April 24, 2023, By Michael Dorgan
It once stood — or floated — as one of Long Island City’s most preeminent dining destinations with a spectacular view of midtown Manhattan, but is now destined to be sent to the scrap heap of history.
Waters Edge, a dilapidated former restaurant that sits atop a barge on the Long Island City waterfront, is to be destroyed once the city secures the necessary funding to carry out the job.
The two-story shuttered restaurant, which hosted countless weddings, birthday bashes and political fundraisers — including scandal-hit dinners for former mayor Bill de Blasio — is set to be taken apart, having fallen into disrepair, according to the Department of Citywide Administrative Services (DCAS).
DCAS had put the decades-old restaurant — and the barge on which it sits — up for auction in November, but the city agency has ditched those plans and intends to dismantle the entire structure instead.
The agency told the Queens/LIC Post that the floating barge, located at 4-01 44th Dr., was pulled from auction after DCAS determined that the structure could not be soundly moved in its current state. The barge had been put up for auction, but the winner was required to provide a plan to remove the barge “safely within 15 days of purchase.”
DCAS said it now aims to have the barge destroyed efficiently and ethically.
Once funding is secured, DCAS said it will take at least eight months to destroy the structure and get rid of the debris. The agency said that is the typical estimation for similar destruction projects. The news was first reported by Crain’s New York Business, a business news publication.
The destruction of the barge will bring a conclusive end to the storied life of the venue.
Waters Edge opened in 1980, according to the New York Times, years before Long Island City became a bustling neighborhood known for its high-rise apartment buildings with eye-dropping views of Manhattan. It became a classy, go-to destination for diners and various social events. It also had a pier where small boats could dock.
In 2008, restaurateur and philanthropist Harendra Singh and his Singh Hospitality Group acquired the premises.

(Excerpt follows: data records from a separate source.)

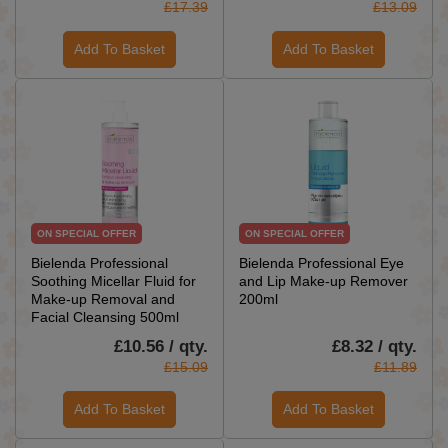
£17.39
£13.09
Add To Basket
Add To Basket
ON SPECIAL OFFER
ON SPECIAL OFFER
Bielenda Professional
Bielenda Professional Eye
Soothing Micellar Fluid for
and Lip Make-up Remover
Make-up Removal and
200ml
Facial Cleansing 500ml
£10.56 / qty.
£8.32 / qty.
£15.09
£11.89
Add To Basket
Add To Basket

But by the early 2010s, Singh began getting into financial difficulty and was reported to have owed the city hundreds of thousands of dollars in back rent on the Water’s Edge barge lease.
DCAS was threatening to terminate the lease and Singh had also failed to pay for renovations to the pier where the barge was docked, which the agency said were required by his lease, according to THE CITY.
Singh held two fundraising events for Bill de Blasio at Waters Edge in the hope of currying favor with city hall: one in 2011 when de Blasio was still public advocate; and the second in October 2013 shortly after he beat former city Comptroller Bill Thompson in a runoff before taking the general election.
De Blasio’s campaign did not pay for the events until it forked out a check for $2,613.01 after the city’s Campaign Finance Board began auditing the campaign. Until that moment, the events were essentially an illegal free gift from Singh to de Blasio that the mayor’s campaign had failed to disclose to the public as required, according to THE CITY.
When he got into office, De Blasio instructed one of his top aides to step in with regard to resolving Singh’s lease. But before the matter could be sorted out Singh was arrested in September 2015 on federal corruption charges in Nassau County unrelated to the Water’s Edge restaurant.
The restaurant then abruptly closed leaving brides and grooms out of pocket for the large deposits they had put down and Long Island City without one of its most esteemed eateries.
Singh cooperated with the federal government and informed them of his interactions with de Blasio. He also testified that he explicitly told de Blasio about an illegal scheme to raise money for the mayor’s political allies whereby Singh would personally reimburse donors to get around campaign contribution limits.
Singh told prosecutors that this financial support of the de Blasio, and the fundraising events at Waters Edge, were bribes to the mayor in exchange for help getting the lease extended and getting the pier issue resolved.
In 2016, Singh pleaded guilty to several bribery counts, including to a scheme to provide campaign contributions “in exchange for official actions from an official in the City of New York for the benefit of Mr. Singh’s restaurant.”
De Blasio, meanwhile, denied any personal error and was never charged with criminal wrongdoing regarding his interactions with Singh.
DCAS formally evicted Water’s Edge and retained possession of the barge in 2020, according to THE CITY. The agency then put the beat-up craft on the auction block in November.